Big data system benchmarking enables practitioners and developers to assess the systems’ functionality and performance so that they can make wise decision to choose the proper big data systems, or improve them. As we are witnessing the emergence and evolvement of various benchmarks for big data systems, either in the form of macro-benchmark or micro-benchmark, it is crucial to thoroughly study, analyze, and understand the key techniques and applications of those benchmarks. In this tutorial, we offer a comprehensive presentation of a wide range of state-of-the-art benchmarks with a focus on big data systems. We classify these benchmarks into five categories: Map-Reduce based system benchmarking, SQL-based analytical system benchmarking, NoSQL-based database benchmarking, Big graph system benchmarking, and Multi-model database benchmarking. We discuss the key techniques of each approach, as well as the current practices. We also provide insights on the research challenges and directions for benchmarking different big data systems.

Related References:

Jiaheng Lu is a Professor at the University of Helsinki, Finland. His main research interests lie in big data management and database systems. He has published more than one hundred journals and conference papers. He has extensive experience in the industrial cooperations with IBM, Microsoft, and Huawei for the projects of NoSQL databases and performance tuning on distributed systems. He has published several books, on XML, Hadoop, and NoSQL databases. His book on Hadoop is one of the top-10 best-selling books in the category of computer software in China in 2013. He frequently serves as a PC member for conferences including SIGMOD, VLDB, ICDE, EDBT, CIKM, etc.

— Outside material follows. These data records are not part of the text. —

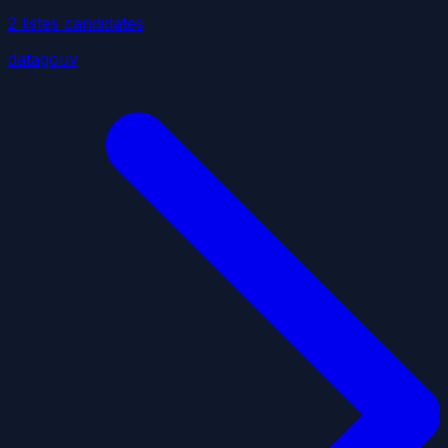
2
liste
s
candidate
s
datagouv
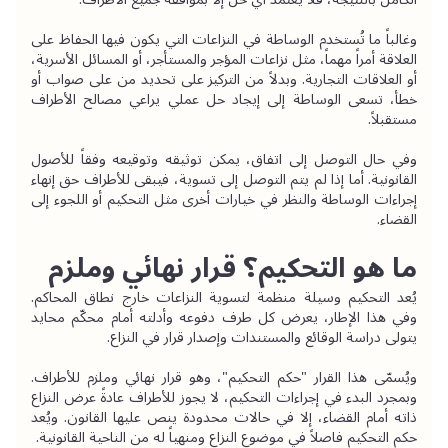
وغالباً ما تُستخدم الوساطة في النزاعات التي يكون فيها الحفاظ على 
العلاقة أمراً مهماً، مثل نزاعات المؤجر والمستأجر، أو المسائل الأسرية، 
أو العلاقات التجارية. وبدلاً من التركيز على تحديد من على صواب أو 
خطأ، تسعى الوساطة إلى إيجاد حل عملي يراعي مصالح الأطراف 
مستقبلاً.
وفي حال التوصل إلى اتفاق، يمكن توثيقه وتوقيعه وفقاً للأصول 
القانونية. أما إذا لم يتم التوصل إلى تسوية، فيبقى للأطراف حق إنهاء 
إجراءات الوساطة والنظر في خيارات أخرى مثل التحكيم أو اللجوء إلى 
القضاء.
ما هو التحكيم؟ قرار نهائي وملزم
يُعد التحكيم وسيلة منظمة لتسوية النزاعات خارج نطاق المحاكم. 
وفي هذا الإطار، يعرض كل طرف دفوعه وأدلته أمام محكّم محايد 
يتولى دراسة الوقائع والمستندات وإصدار قرار في النزاع.
ويُسمّى هذا القرار "حكم التحكيم"، وهو قرار نهائي وملزم للأطراف. 
وبمجرد البدء في إجراءات التحكيم، لا يجوز للأطراف عادةً عرض النزاع 
ذاته أمام القضاء، إلا في حالات محدودة ينص عليها القانون. ويُعد 
حكم التحكيم فاصلاً في موضوع النزاع ومنهياً له من الناحية القانونية.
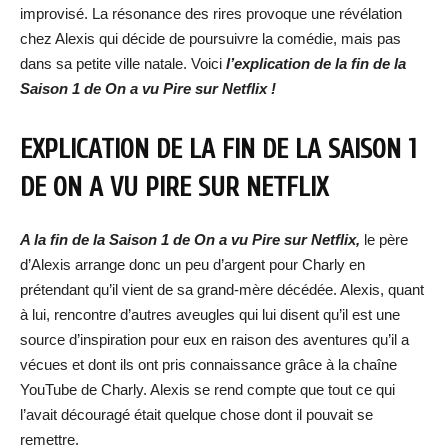
improvisé. La résonance des rires provoque une révélation
chez Alexis qui décide de poursuivre la comédie, mais pas
dans sa petite ville natale. Voici
l’explication de la fin de la
Saison 1 de On a vu Pire sur Netflix !
EXPLICATION DE LA FIN DE LA SAISON 1
DE ON A VU PIRE SUR NETFLIX
A la fin de la Saison 1 de On a vu Pire sur Netflix,
le père
d’Alexis arrange donc un peu d’argent pour Charly en
prétendant qu’il vient de sa grand-mère décédée. Alexis, quant
à lui, rencontre d’autres aveugles qui lui disent qu’il est une
source d’inspiration pour eux en raison des aventures qu’il a
vécues et dont ils ont pris connaissance grâce à la chaîne
YouTube de Charly. Alexis se rend compte que tout ce qui
l’avait découragé était quelque chose dont il pouvait se
remettre.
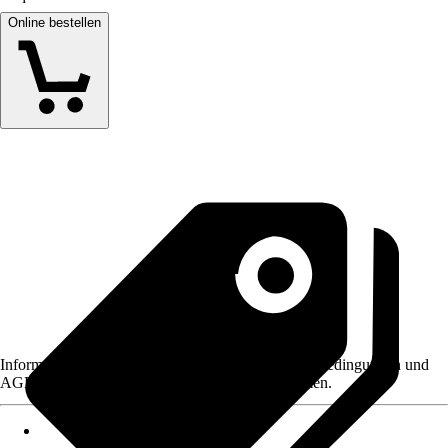
Online bestellen
Informationen des Verkäufers, wie z. B. Rückgabebedingungen und
AGB, finden Sie bei Klick auf den Verkäufernamen.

Chao Zhang is a senior Ph.D. candidate at the University of Helsinki (UH), Finland. Prior to joining UH, Chao spent one year at Renmin University of China (RUC) for Ph.D. studies. His research topic lies in multi-model database benchmarking and query optimization. He is the main contributor to the UniBench project that is the first benchmark for multi-model databases. He has published five journal and conference papers in the field of databases, with a focus on multi-model database benchmarking.